I wrote this a while ago.  But as we start a new year, I think it's important to wrap up any unfinished business from the old before moving on to the new.  Here are some of my thoughts.

Many years ago, before I went to grad school, I worked at a psychiatric treatment center with adolescent girls.  It was the job that changed the course of my life, but that's another story.  Before they left the treatment center, the girls were allowed to set up "goodbye talks" with friends.  I don't think any of the girls I was monitoring ever actually said "goodbye" during their talks.  Instead they used the time to talk or hang out.   Why, I wondered. Maybe they didn't know how to say goodbye, or maybe it's just too painful.

Thinking about it now, and seeing how badly I  handled opportunities to end relationships with dignity, I think both are true.  I also believe that two of our major life tasks are learning how to say "hello," or welcome people into our lives, and "goodbye," or letting go with grace.  This makes me think of a story I read recently.  Sandra Bem, feminist psychologist and pioneer in gender roles research, committed suicide earlier this year.  Sandra had been diagnosed with Alzheimer's disease about 5 years ago.  Early in the disease, Sandra decided that she wanted to end her life before the disease took away everything she held dear.  She talked about her decision with friends and family, bringing it up on occasion to help the people she loved come to terms with her decision and her death.  As she continued to decline, Sandra picked a date.
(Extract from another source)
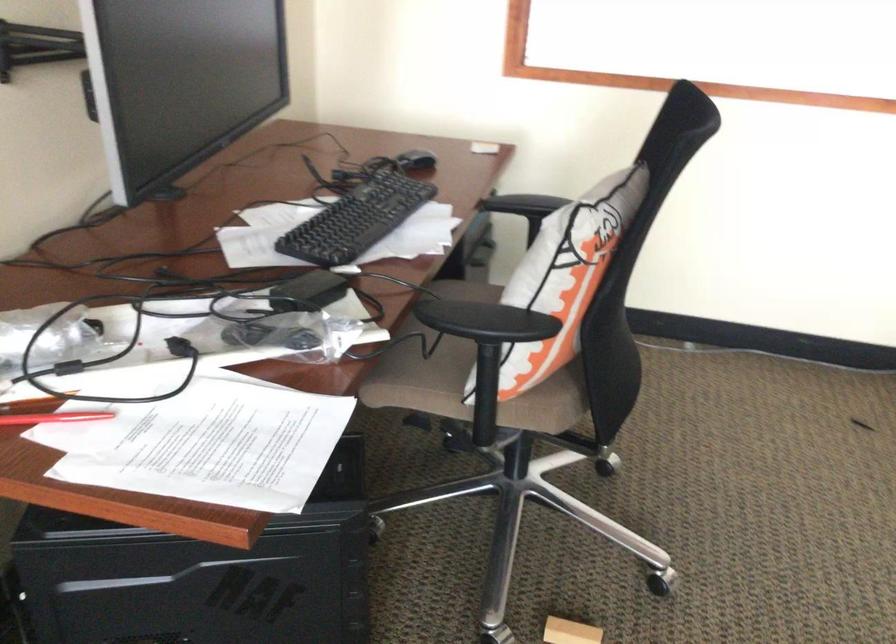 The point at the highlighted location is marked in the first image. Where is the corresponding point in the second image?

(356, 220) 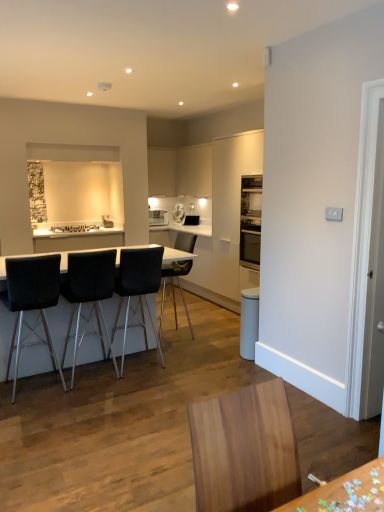 Image resolution: width=384 pixels, height=512 pixels. Find the location of `free location to the right of black leather chair at center, acting as the 2th chair starting from the left`. free location to the right of black leather chair at center, acting as the 2th chair starting from the left is located at coordinates (146, 382).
The Sunday before, friends and family gathered in her living room to recount special memories and her accomplishments over the years, most of which she had forgotten.  Having her life mirrored to her by loved-ones was powerful for everyone there.  On the night of her death, Sandra took the cocktail she had ordered while her husband was out of the room.  She then called him in, and asked him to hold her while she died.  During this time, friends and family were at a friend's house making dinner and comforting each other.  

Regardless of how you feel about suicide, this was an amazing goodbye.  The comfort and support available to everyone was profound.  And everyone had the opportunity to say what they needed to say and to get closure without regrets.  This goodbye was epic.  Thankfully, most of the goodbyes we encounter in life are not about the death of a loved one.  How do we manage those?

Years ago, I was in a group with a man who had a huge impact on my life.  We were in group together for a long time and had developed a deep bond.  In group therapy, the relationships you develop are for therapeutic purposes not social.  Therefore, these bonds can be very intense and life altering.  So it came time for me to leave group, and I needed to have my "goodbye talks."  When it was his turn to say goodbye to me, my friend wrote me the most beautiful note on the back of a picture of his daughter, stating how much the relationship meant to him.  When it was my turn, I had very little to give him.  To this day, I regret not having brought more of myself to the process.  What happened?  I think I was not ready to let the relationship go.  It felt too sad, and I avoided facing this very important moment.  I still have regret. 

So what could it look like?  Share memories, talk about both the good times and bad.  State what you will miss, and how that person has impacted your life.  Make amends, say you're sorry for mistakes you've made and hurts you might have caused.  Put it all on the table, and say "goodbye."  Walk away with longing and sadness, but no regrets.